▸ **Aim of the exercise**
Beginning at the first line of the material, output each line exactly until you reach and include the line containing "Dienstleistungen der Gastronomie". Leave every picture out.

-------- Data provided --------

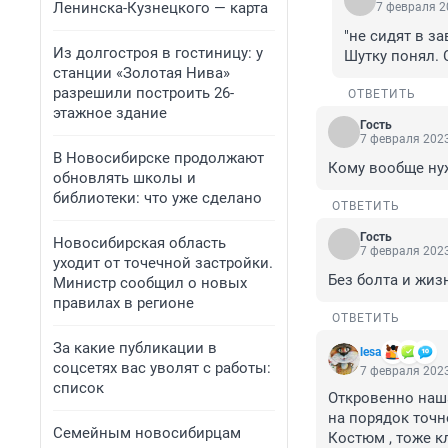
Ленинска-Кузнецкого — карта
7 февраля 2
"не сидят в з
Из долгостроя в гостиницу: у
Шутку понял.
станции «Золотая Нива»
разрешили построить 26-
ОТВЕТИТЬ
этажное здание
Гость
7 февраля 2023
В Новосибирске продолжают
Кому вообще нуж
обновлять школы и
библиотеки: что уже сделано
ОТВЕТИТЬ
Гость
Новосибирская область
7 февраля 2023
уходит от точечной застройки.
Без болта и жизн
Министр сообщил о новых
правилах в регионе
ОТВЕТИТЬ
За какие публикации в
lesa
соцсетях вас уволят с работы:
7 февраля 2023
список
Откровенно наша
на порядок точно
Семейным новосибирцам
Костюм , тоже к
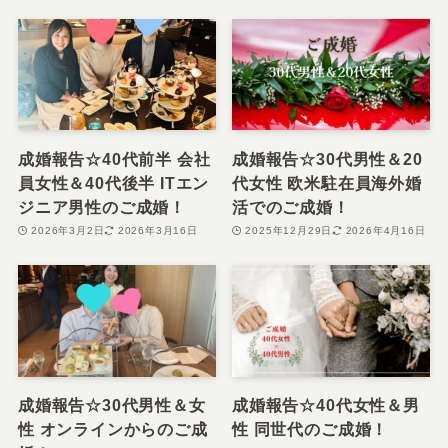
成婚報告☆40代前半 会社
成婚報告☆30代男性＆20
員女性＆40代後半 ITエン
代女性 欧米駐在員海外婚
ジニア男性のご成婚！
活でのご成婚！
2026年3月2日
2026年3月16日
2025年12月29日
2026年4月16日
成婚報告☆30代男性＆女
成婚報告☆40代女性＆男
性 オンラインからのご成
性 同世代のご成婚！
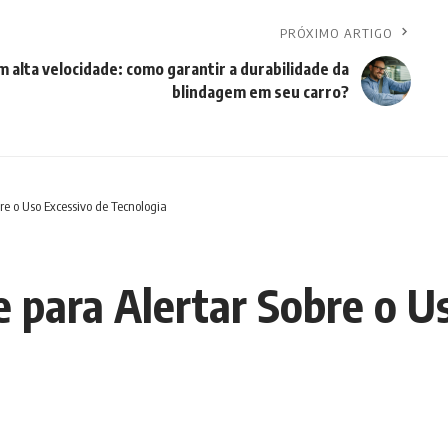
PRÓXIMO ARTIGO
 alta velocidade: como garantir a durabilidade da
blindagem em seu carro?
re o Uso Excessivo de Tecnologia
e para Alertar Sobre o U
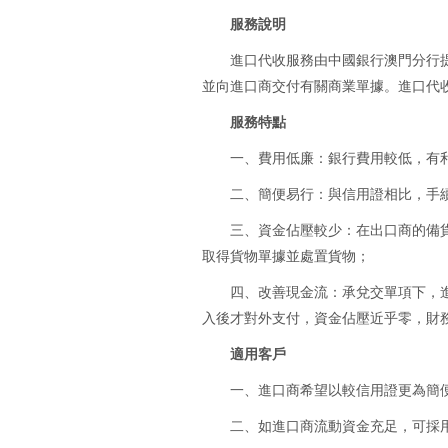
服務說明
進口代收服務由中國銀行澳門分行
並向進口商交付有關商業單據。進口代收可
服務特點
一、費用低廉：銀行費用較低，有
二、簡便易行：與信用證相比，手
三、資金佔壓較少：在出口商的備
取得貨物單據並處置貨物；
四、改善現金流：承兌交單項下，
入後才對外支付，資金佔壓近乎零，財
適用客戶
一、進口商希望以較信用證更為簡
二、如進口商流動資金充足，可採用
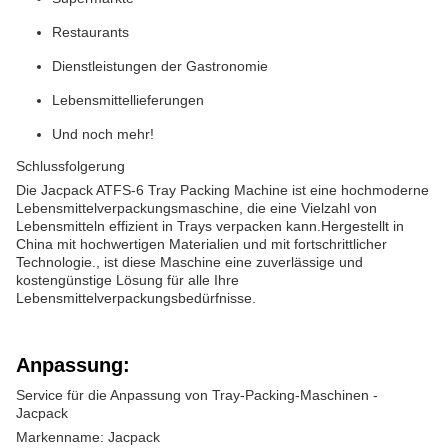
Restaurants
Dienstleistungen der Gastronomie
Lebensmittellieferungen
Und noch mehr!
Schlussfolgerung
Die Jacpack ATFS-6 Tray Packing Machine ist eine hochmoderne
Lebensmittelverpackungsmaschine, die eine Vielzahl von
Lebensmitteln effizient in Trays verpacken kann.Hergestellt in
China mit hochwertigen Materialien und mit fortschrittlicher
Technologie., ist diese Maschine eine zuverlässige und
kostengünstige Lösung für alle Ihre
Lebensmittelverpackungsbedürfnisse.
Anpassung:
Service für die Anpassung von Tray-Packing-Maschinen -
Jacpack
Markenname: Jacpack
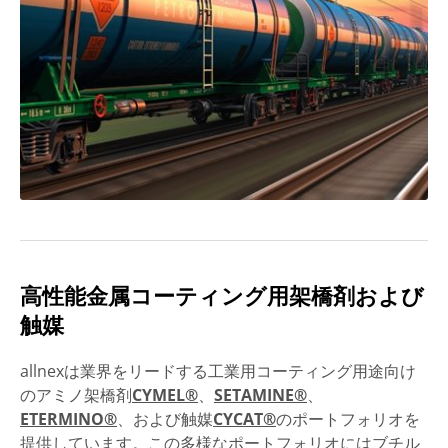
高性能金属コーティング用架橋剤および
触媒
allnexは業界をリードする工業用コーティング用途向け
のアミノ架橋剤
CYMEL®
、
SETAMINE®
、
ETERMINO®
、および触媒
CYCAT®
のポートフォリオを
提供しています。この多様なポートフォリオにはブチル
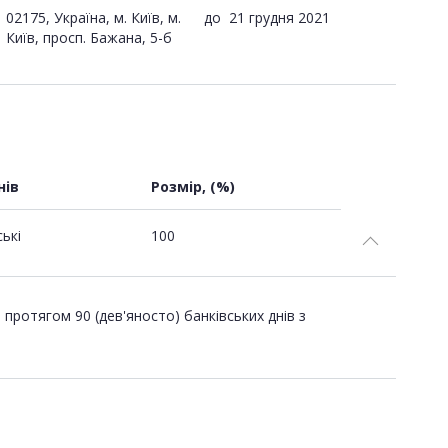
02175, Україна, м. Київ, м.
до
21 грудня 2021
Київ, просп. Бажана, 5-б
нів
Розмір, (%)
ські
100
протягом 90 (дев'яносто) банківських днів з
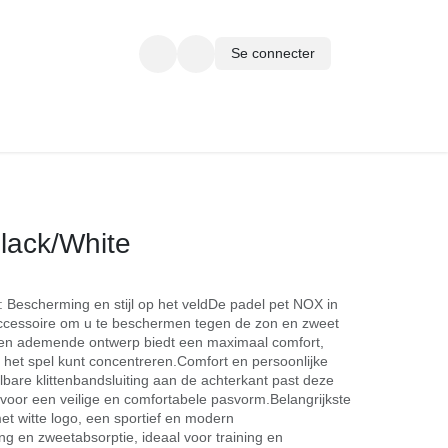
Se connecter
ARTE CADEAU
ck/White
Bescherming en stijl op het veldDe padel pet NOX in het
essoire om u te beschermen tegen de zon en zweet
hte en ademende ontwerp biedt een maximaal comfort,
p het spel kunt concentreren.Comfort en persoonlijke
bare klittenbandsluiting aan de achterkant past deze
, voor een veilige en comfortabele pasvorm.Belangrijkste
t witte logo, een sportief en modern
 en zweetabsorptie, ideaal voor training en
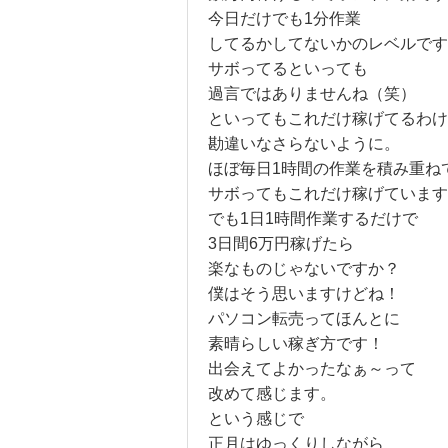
今日だけでも1分作業
してるかしてないかのレベルです
サボってるといっても
過言ではありませんね（笑）
といってもこれだけ稼げてるわけ
勘違いなさらないように。
ほぼ毎日1時間の作業を積み重ね
サボってもこれだけ稼げています
でも1日1時間作業するだけで
3日間6万円稼げたら
楽なものじゃないですか？
僕はそう思いますけどね！
パソコン転売ってほんとに
素晴らしい稼ぎ方です！
出会えてよかったなぁ～って
改めて感じます。
という感じで
正月はゆっくりしながら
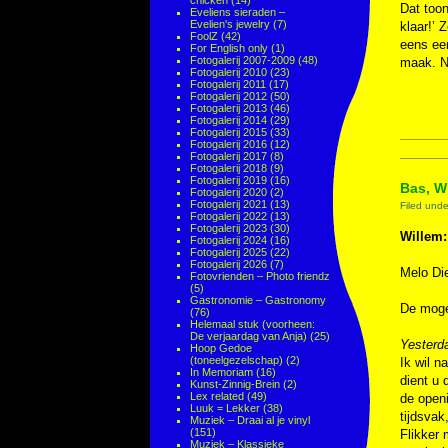
chicken
(14)
Dat toon
Eveliens sieraden –
Evelien's jewelry
(7)
klaar!’ 
FoolZ
(42)
eens een
For English only
(1)
Fotogalerij 2007-2009
(48)
maak. N
Fotogalerij 2010
(23)
Fotogalerij 2011
(17)
Fotogalerij 2012
(50)
Fotogalerij 2013
(46)
Fotogalerij 2014
(29)
Fotogalerij 2015
(33)
Fotogalerij 2016
(12)
Fotogalerij 2017
(8)
Fotogalerij 2018
(9)
Fotogalerij 2019
(16)
Bas, Wi
Fotogalerij 2020
(2)
Fotogalerij 2021
(13)
Filed und
Fotogalerij 2022
(13)
Fotogalerij 2023
(30)
Willem:
Fotogalerij 2024
(16)
Fotogalerij 2025
(22)
Fotogalerij 2026
(7)
Melo D
Fotovrienden – Photo friendz
(5)
Gastronomie – Gastronomy
De moge
(76)
Helemaal stuk (voorheen:
De verjaardag van Anja)
(25)
Yesterd
Hoop Gedoe
(toneelgezelschap)
(2)
Ik wil n
In Memoriam
(16)
dient u 
Kunst-Zinnig-Brein
(2)
Lex related
(49)
de openi
Luuk = Lekker
(38)
tijdsvak,
Muziek – Draai al je vinyl
(151)
Flikker 
Muziek – Klassieke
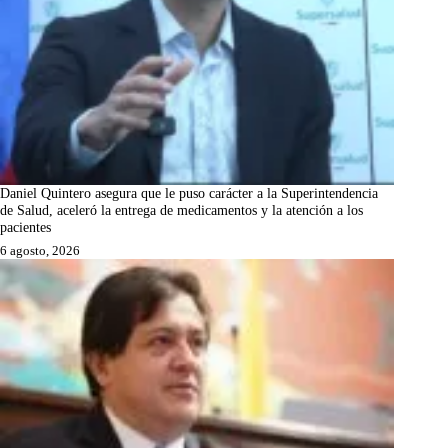
Daniel Quintero asegura que le puso carácter a la Superintendencia
de Salud, aceleró la entrega de medicamentos y la atención a los
pacientes
6 agosto, 2026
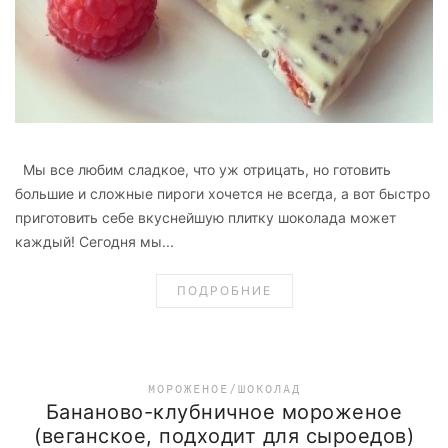
Мы все любим сладкое, что уж отрицать, но готовить
большие и сложные пироги хочется не всегда, а вот быстро
приготовить себе вкуснейшую плитку шоколада может
каждый! Сегодня мы...
ПОДРОБНИЕ
МОРОЖЕНОЕ/ШОКОЛАД
Бананово-клубничное мороженое
(веганское, подходит для сыроедов)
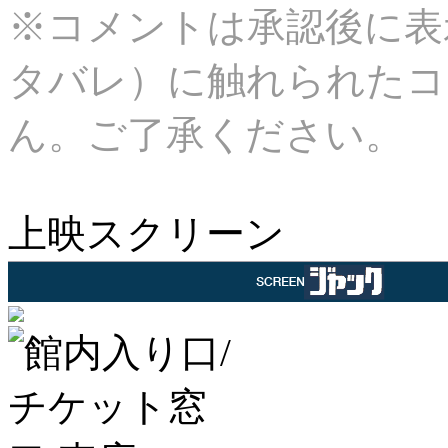
※コメントは承認後に表
タバレ）に触れられたコ
ん。ご了承ください。
上映スクリーン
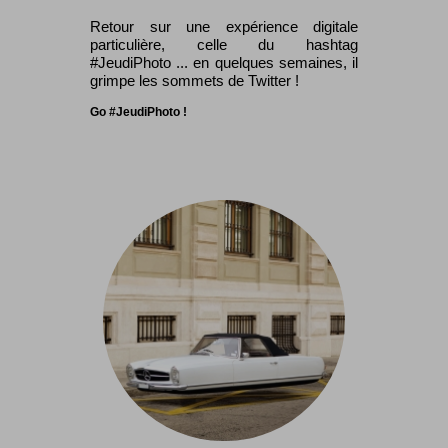
Retour sur une expérience digitale
particulière, celle du hashtag
#JeudiPhoto ... en quelques semaines, il
grimpe les sommets de Twitter !
Go #JeudiPhoto !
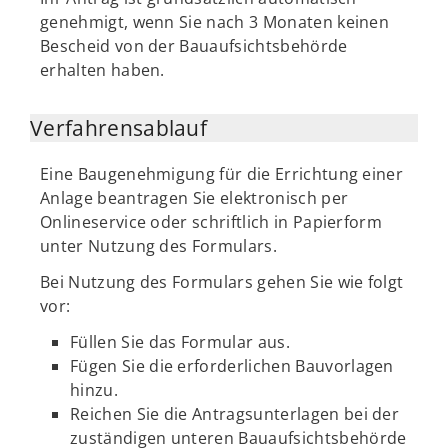
genehmigt, wenn Sie nach 3 Monaten keinen
Bescheid von der Bauaufsichtsbehörde
erhalten haben.
Verfahrensablauf
Eine Baugenehmigung für die Errichtung einer
Anlage beantragen Sie elektronisch per
Onlineservice oder schriftlich in Papierform
unter Nutzung des Formulars.
Bei Nutzung des Formulars gehen Sie wie folgt
vor:
Füllen Sie das Formular aus.
Fügen Sie die erforderlichen Bauvorlagen
hinzu.
Reichen Sie die Antragsunterlagen bei der
zuständigen unteren Bauaufsichtsbehörde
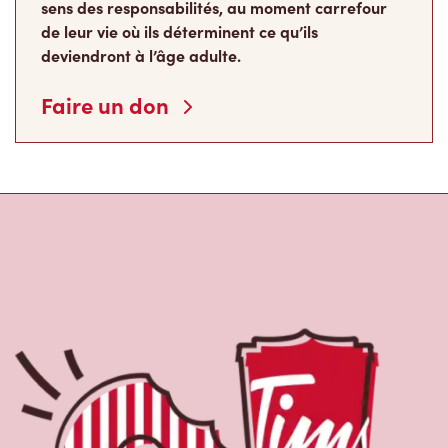
sens des responsabilités, au moment carrefour
de leur vie où ils déterminent ce qu’ils
deviendront à l’âge adulte.
Faire un don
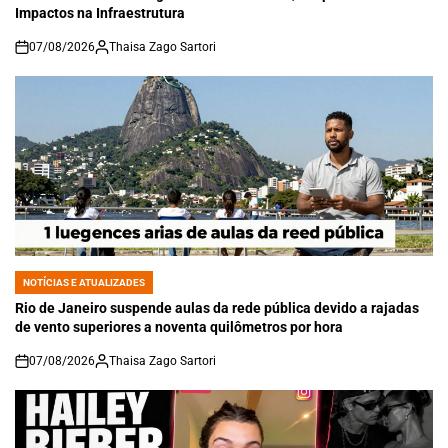
Impactos na Infraestrutura
07/08/2026
Thaisa Zago Sartori
on
NOTÍCIAS E ATUALIZADES
POSTED
IN
Rio de Janeiro suspende aulas da rede pública devido a rajadas
de vento superiores a noventa quilômetros por hora
07/08/2026
Thaisa Zago Sartori
on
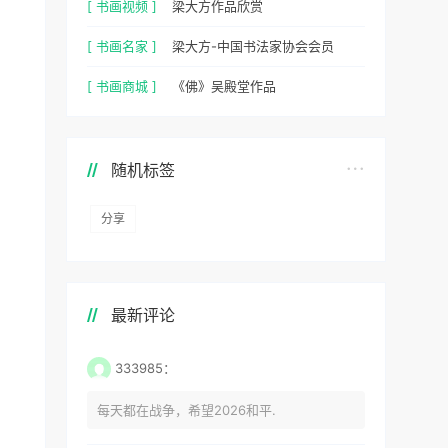
[ 书画视频 ]
梁大方作品欣赏
[ 书画名家 ]
梁大方-中国书法家协会会员
[ 书画商城 ]
《佛》吴殿堂作品
随机标签
分享
最新评论
333985：
每天都在战争，希望2026和平.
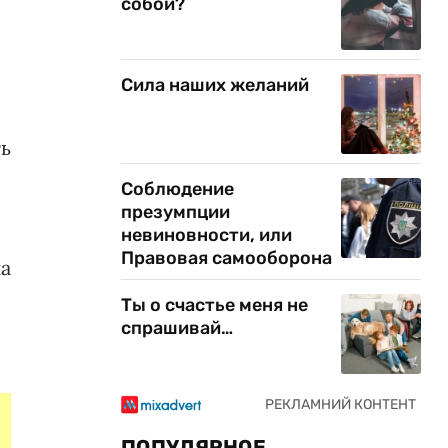
собой?
Сила наших желаний
ь
Соблюдение
презумпции
невиновности, или
Правовая самооборона
на
Ты о счастье меня не
спрашивай…
ПОПУЛЯРНОЕ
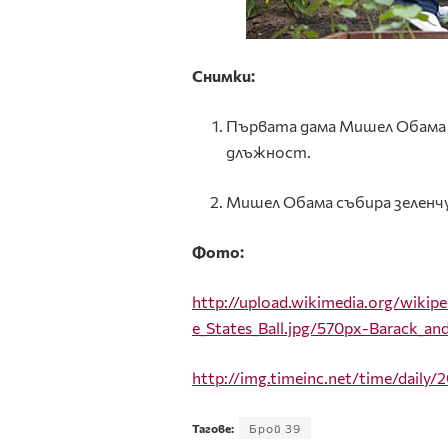
Снимки:
Първата дама Мишел Обама т
длъжност.
Мишел Обама събира зеленчу
Фото:
http://upload.wikimedia.org/wik
e_States_Ball.jpg/570px-Barack_an
http
://
img
.
timeinc
.
net
/
time
/
daily
/
Тагове:
Брой 39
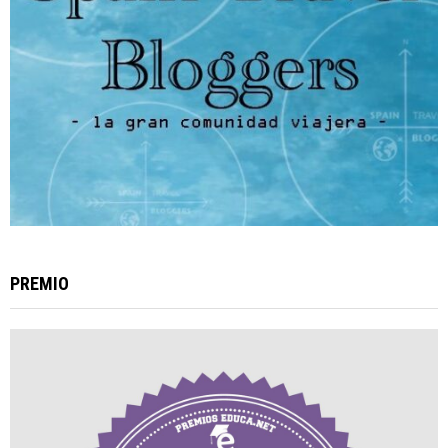
PREMIO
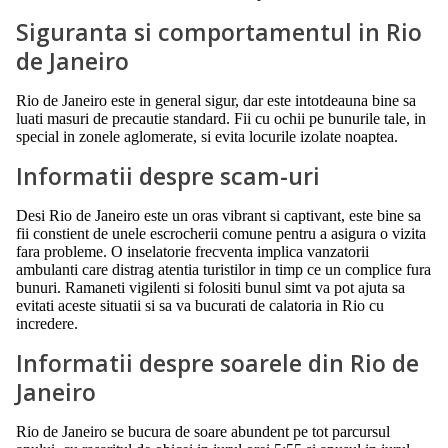
Siguranta si comportamentul in Rio
de Janeiro
Rio de Janeiro este in general sigur, dar este intotdeauna bine sa
luati masuri de precautie standard. Fii cu ochii pe bunurile tale, in
special in zonele aglomerate, si evita locurile izolate noaptea.
Informatii despre scam-uri
Desi Rio de Janeiro este un oras vibrant si captivant, este bine sa
fii constient de unele escrocherii comune pentru a asigura o vizita
fara probleme. O inselatorie frecventa implica vanzatorii
ambulanti care distrag atentia turistilor in timp ce un complice fura
bunuri. Ramaneti vigilenti si folositi bunul simt va pot ajuta sa
evitati aceste situatii si sa va bucurati de calatoria in Rio cu
incredere.
Informatii despre soarele din Rio de
Janeiro
Rio de Janeiro se bucura de soare abundent pe tot parcursul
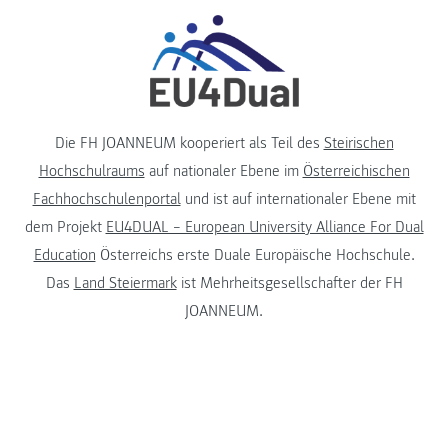
Die FH JOANNEUM kooperiert als Teil des
Steirischen
Hochschulraums
auf nationaler Ebene im
Österreichischen
Fachhochschulenportal
und ist auf internationaler Ebene mit
dem Projekt
EU4DUAL – European University Alliance For Dual
Education
Österreichs erste Duale Europäische Hochschule.
Das
Land Steiermark
ist Mehrheitsgesellschafter der FH
JOANNEUM.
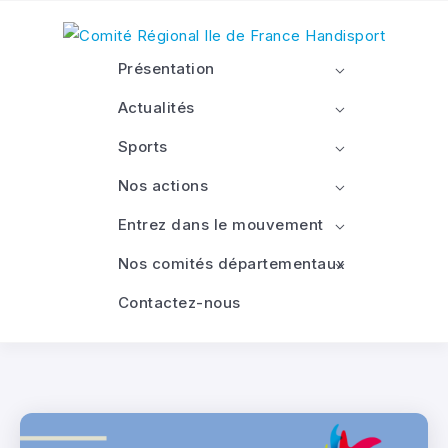
Présentation
Actualités
Sports
Nos actions
Entrez dans le mouvement
Nos comités départementaux
Contactez-nous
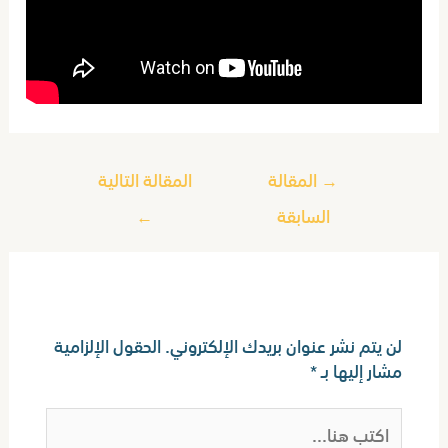
→
المقالة
المقالة التالية
السابقة
←
اترك تعليقاً
لن يتم نشر عنوان بريدك الإلكتروني.
الحقول الإلزامية
مشار إليها بـ
*
اكتب
هنا...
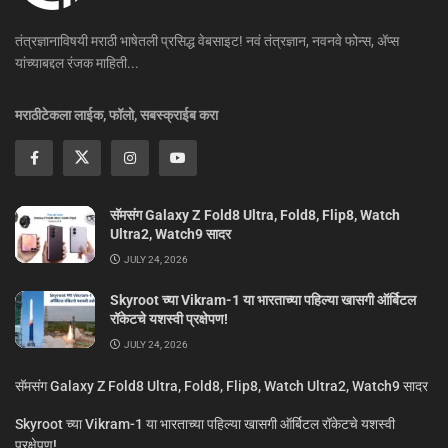
तंत्रज्ञानाविषयी मराठी भाषेतली प्रसिद्ध वेबसाइट! नवं तंत्रज्ञान, नवनवे फोन्स, ॲप्स
यांच्याबद्दल रंजक माहिती...
मराठीटेकला लाईक, फॉलो, सबस्क्राईब करा
सॅमसंग Galaxy Z Fold8 Ultra, Fold8, Flip8, Watch
Ultra2, Watch9 सादर
JULY 24, 2026
Skyroot च्या Vikram-1 या भारताच्या पहिल्या खासगी ऑर्बिटल
रॉकेटचे यशस्वी प्रक्षेपण!
JULY 24, 2026
सॅमसंग Galaxy Z Fold8 Ultra, Fold8, Flip8, Watch Ultra2, Watch9 सादर
Skyroot च्या Vikram-1 या भारताच्या पहिल्या खासगी ऑर्बिटल रॉकेटचे यशस्वी
प्रक्षेपण!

--------

▸ **Exercise result**
Ленинска-Кузнецкого — карта
7 февраля 2
"не сидят в з
Из долгостроя в гостиницу: у
Шутку понял.
станции «Золотая Нива»
разрешили построить 26-
ОТВЕТИТЬ
этажное здание
Гость
7 февраля 2023
В Новосибирске продолжают
Кому вообще нуж
обновлять школы и
библиотеки: что уже сделано
ОТВЕТИТЬ
Гость
Новосибирская область
7 февраля 2023
уходит от точечной застройки.
Без болта и жизн
Министр сообщил о новых
правилах в регионе
ОТВЕТИТЬ
За какие публикации в
lesa
соцсетях вас уволят с работы:
7 февраля 2023
список
Откровенно наша
на порядок точно
Семейным новосибирцам
Костюм , тоже к
成婚報告☆40代前半 会社
成婚報告☆30代男性＆20
員女性＆40代後半 ITエン
代女性 欧米駐在員海外婚
ジニア男性のご成婚！
活でのご成婚！
2026年3月2日
2026年3月16日
2025年12月29日
2026年4月16日
成婚報告☆30代男性＆女
成婚報告☆40代女性＆男
性 オンラインからのご成
性 同世代のご成婚！
PRÓXIMO ARTIGO
 alta velocidade: como garantir a durabilidade da
blindagem em seu carro?
re o Uso Excessivo de Tecnologia
e para Alertar Sobre o U
服務說明
進口代收服務由中國銀行澳門分行
並向進口商交付有關商業單據。進口代收可
服務特點
一、費用低廉：銀行費用較低，有
二、簡便易行：與信用證相比，手
三、資金佔壓較少：在出口商的備
取得貨物單據並處置貨物；
四、改善現金流：承兌交單項下，
入後才對外支付，資金佔壓近乎零，財
適用客戶
一、進口商希望以較信用證更為簡
二、如進口商流動資金充足，可採用
Restaurants
Dienstleistungen der Gastronomie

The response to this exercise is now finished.